What you will do:
From the entries below, return exactly the lines beginning at the one that contains "Jammu and Kashmir" and ending at the one that contains "Here Are Some Benefits Of Using", both of them included, and only those lines.
________________________
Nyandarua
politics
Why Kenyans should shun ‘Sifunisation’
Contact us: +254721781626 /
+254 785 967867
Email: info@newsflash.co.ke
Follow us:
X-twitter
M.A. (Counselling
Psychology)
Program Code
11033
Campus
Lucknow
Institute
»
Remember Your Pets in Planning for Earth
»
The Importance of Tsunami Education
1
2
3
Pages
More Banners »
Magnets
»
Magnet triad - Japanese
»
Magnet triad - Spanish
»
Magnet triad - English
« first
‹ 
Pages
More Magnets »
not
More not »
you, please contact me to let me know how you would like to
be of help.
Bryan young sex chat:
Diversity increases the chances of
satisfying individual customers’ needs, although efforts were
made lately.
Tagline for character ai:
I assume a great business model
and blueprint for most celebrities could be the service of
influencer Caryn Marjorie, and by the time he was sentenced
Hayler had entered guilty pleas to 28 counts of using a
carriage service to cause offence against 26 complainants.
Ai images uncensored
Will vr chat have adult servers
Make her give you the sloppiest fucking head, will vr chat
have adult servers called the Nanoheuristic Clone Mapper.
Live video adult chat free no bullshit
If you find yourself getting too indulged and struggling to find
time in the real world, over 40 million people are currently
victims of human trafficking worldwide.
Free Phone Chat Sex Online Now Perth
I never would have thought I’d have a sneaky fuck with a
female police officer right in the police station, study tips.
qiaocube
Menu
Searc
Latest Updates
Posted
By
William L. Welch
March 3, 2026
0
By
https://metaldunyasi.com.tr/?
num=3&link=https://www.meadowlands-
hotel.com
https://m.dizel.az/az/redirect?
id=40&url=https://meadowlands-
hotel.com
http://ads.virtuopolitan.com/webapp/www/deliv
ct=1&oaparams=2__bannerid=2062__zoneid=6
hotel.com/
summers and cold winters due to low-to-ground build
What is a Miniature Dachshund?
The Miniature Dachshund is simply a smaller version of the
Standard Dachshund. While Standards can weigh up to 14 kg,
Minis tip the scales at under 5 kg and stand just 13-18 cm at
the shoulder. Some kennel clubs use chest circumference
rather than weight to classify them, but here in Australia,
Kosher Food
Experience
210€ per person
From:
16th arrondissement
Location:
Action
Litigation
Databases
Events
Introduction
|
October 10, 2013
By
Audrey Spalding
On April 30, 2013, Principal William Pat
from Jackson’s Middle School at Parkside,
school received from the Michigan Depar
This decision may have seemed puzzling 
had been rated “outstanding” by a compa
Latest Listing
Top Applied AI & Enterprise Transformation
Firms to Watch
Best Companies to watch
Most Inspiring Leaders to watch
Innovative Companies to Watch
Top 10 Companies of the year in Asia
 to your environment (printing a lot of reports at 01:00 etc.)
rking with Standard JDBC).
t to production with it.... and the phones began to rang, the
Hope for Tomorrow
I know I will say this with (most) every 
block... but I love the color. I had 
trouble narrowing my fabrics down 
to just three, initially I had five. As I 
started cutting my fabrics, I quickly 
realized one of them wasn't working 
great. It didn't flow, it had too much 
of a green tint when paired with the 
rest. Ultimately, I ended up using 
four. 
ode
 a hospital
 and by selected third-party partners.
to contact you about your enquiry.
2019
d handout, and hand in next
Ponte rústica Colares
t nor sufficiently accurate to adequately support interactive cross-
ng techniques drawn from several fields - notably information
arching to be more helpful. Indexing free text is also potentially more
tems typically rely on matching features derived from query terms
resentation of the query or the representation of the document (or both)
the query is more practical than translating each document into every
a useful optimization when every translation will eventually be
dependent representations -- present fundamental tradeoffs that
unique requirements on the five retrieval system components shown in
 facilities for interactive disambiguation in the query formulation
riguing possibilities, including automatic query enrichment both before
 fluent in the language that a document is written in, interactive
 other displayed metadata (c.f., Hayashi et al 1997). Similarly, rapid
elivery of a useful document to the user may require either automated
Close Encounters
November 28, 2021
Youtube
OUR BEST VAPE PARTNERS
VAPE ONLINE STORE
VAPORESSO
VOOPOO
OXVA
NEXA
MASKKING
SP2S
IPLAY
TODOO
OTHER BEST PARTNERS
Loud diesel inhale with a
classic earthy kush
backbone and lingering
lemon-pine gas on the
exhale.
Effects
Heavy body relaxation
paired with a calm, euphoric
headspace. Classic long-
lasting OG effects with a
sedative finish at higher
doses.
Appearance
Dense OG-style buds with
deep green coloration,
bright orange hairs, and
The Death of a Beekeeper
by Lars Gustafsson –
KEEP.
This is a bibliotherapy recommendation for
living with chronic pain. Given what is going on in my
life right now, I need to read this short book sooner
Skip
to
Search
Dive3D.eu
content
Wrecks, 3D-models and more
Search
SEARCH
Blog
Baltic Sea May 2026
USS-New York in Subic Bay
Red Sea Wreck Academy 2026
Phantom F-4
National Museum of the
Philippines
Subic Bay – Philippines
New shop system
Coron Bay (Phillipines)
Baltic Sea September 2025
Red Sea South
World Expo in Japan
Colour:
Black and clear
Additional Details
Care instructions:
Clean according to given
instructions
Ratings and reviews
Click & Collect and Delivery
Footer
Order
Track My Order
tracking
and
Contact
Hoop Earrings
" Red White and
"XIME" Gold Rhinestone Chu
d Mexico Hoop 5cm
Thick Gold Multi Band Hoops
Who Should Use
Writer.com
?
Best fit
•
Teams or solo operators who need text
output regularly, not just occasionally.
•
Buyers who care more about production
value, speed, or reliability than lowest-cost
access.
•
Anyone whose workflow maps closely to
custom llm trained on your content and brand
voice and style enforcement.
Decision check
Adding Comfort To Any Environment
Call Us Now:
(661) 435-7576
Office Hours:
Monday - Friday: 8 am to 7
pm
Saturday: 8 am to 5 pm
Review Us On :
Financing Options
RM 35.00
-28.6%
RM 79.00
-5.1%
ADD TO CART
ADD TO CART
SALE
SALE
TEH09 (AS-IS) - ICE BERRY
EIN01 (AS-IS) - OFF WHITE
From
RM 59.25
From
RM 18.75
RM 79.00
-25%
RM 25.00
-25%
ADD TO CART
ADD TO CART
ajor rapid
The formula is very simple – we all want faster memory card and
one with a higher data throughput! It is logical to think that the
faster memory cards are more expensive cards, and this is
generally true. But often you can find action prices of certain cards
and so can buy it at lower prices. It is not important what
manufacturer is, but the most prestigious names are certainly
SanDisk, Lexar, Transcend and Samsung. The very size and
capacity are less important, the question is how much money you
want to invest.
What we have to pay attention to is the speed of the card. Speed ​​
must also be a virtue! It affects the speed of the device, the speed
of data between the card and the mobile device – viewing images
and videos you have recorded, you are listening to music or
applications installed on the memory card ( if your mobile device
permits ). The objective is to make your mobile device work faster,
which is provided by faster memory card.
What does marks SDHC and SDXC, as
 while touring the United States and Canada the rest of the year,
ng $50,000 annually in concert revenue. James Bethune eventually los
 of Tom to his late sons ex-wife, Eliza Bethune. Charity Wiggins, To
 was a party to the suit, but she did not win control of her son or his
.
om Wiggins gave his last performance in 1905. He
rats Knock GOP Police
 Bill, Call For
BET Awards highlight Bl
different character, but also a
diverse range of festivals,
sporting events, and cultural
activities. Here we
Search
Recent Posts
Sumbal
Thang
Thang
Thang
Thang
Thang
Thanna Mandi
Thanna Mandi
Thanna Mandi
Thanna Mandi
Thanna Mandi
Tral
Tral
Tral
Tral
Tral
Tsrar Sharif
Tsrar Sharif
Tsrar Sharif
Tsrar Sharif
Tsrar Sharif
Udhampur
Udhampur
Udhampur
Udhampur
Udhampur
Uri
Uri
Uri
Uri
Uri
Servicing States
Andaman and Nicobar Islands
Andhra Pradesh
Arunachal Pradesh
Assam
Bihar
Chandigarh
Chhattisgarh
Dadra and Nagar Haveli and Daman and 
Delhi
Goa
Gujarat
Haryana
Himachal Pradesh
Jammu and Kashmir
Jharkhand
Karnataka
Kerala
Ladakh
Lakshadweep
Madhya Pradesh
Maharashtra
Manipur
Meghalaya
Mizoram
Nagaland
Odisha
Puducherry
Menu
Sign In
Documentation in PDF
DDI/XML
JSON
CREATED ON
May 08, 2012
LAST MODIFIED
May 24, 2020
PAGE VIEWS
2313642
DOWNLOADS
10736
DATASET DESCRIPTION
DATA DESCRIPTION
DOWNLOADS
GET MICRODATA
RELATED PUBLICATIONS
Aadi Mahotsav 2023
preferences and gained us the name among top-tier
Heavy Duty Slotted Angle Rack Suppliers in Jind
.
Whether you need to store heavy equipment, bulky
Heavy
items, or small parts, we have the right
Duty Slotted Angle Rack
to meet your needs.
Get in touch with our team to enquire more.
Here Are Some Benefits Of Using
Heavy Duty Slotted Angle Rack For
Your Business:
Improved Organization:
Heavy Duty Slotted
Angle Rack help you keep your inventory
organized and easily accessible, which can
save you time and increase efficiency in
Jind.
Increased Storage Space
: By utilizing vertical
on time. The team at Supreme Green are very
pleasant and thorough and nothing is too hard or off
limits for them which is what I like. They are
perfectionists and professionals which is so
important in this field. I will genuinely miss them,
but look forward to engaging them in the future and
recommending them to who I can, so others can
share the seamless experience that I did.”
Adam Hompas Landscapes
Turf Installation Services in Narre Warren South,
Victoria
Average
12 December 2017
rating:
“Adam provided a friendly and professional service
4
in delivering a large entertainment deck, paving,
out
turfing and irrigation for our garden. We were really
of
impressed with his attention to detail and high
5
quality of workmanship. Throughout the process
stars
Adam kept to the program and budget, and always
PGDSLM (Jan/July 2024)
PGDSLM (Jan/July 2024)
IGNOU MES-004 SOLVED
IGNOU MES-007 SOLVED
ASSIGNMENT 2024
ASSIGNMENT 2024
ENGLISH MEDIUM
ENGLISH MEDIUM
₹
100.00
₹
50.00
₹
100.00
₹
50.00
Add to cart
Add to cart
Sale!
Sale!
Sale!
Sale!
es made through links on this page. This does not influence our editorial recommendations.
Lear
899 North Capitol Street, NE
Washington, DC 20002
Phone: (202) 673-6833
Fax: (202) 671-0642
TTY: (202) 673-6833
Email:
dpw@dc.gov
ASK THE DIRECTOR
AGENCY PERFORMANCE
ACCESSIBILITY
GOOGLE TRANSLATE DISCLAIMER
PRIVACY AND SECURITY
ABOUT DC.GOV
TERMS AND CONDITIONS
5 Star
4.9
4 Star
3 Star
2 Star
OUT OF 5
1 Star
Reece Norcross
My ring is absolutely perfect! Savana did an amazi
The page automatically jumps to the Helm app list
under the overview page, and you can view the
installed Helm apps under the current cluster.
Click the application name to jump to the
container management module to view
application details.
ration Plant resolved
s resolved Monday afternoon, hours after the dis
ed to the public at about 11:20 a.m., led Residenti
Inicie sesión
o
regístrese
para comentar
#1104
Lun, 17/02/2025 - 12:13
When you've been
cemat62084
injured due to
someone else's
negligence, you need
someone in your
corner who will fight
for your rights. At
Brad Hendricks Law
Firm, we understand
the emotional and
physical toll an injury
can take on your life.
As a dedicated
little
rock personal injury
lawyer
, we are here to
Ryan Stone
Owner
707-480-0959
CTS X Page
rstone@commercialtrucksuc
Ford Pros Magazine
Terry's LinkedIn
________________________
Reply:
Jammu and Kashmir
Jharkhand
Karnataka
Kerala
Ladakh
Lakshadweep
Madhya Pradesh
Maharashtra
Manipur
Meghalaya
Mizoram
Nagaland
Odisha
Puducherry
Menu
Sign In
Documentation in PDF
DDI/XML
JSON
CREATED ON
May 08, 2012
LAST MODIFIED
May 24, 2020
PAGE VIEWS
2313642
DOWNLOADS
10736
DATASET DESCRIPTION
DATA DESCRIPTION
DOWNLOADS
GET MICRODATA
RELATED PUBLICATIONS
Aadi Mahotsav 2023
preferences and gained us the name among top-tier
Heavy Duty Slotted Angle Rack Suppliers in Jind
.
Whether you need to store heavy equipment, bulky
Heavy
items, or small parts, we have the right
Duty Slotted Angle Rack
to meet your needs.
Get in touch with our team to enquire more.
Here Are Some Benefits Of Using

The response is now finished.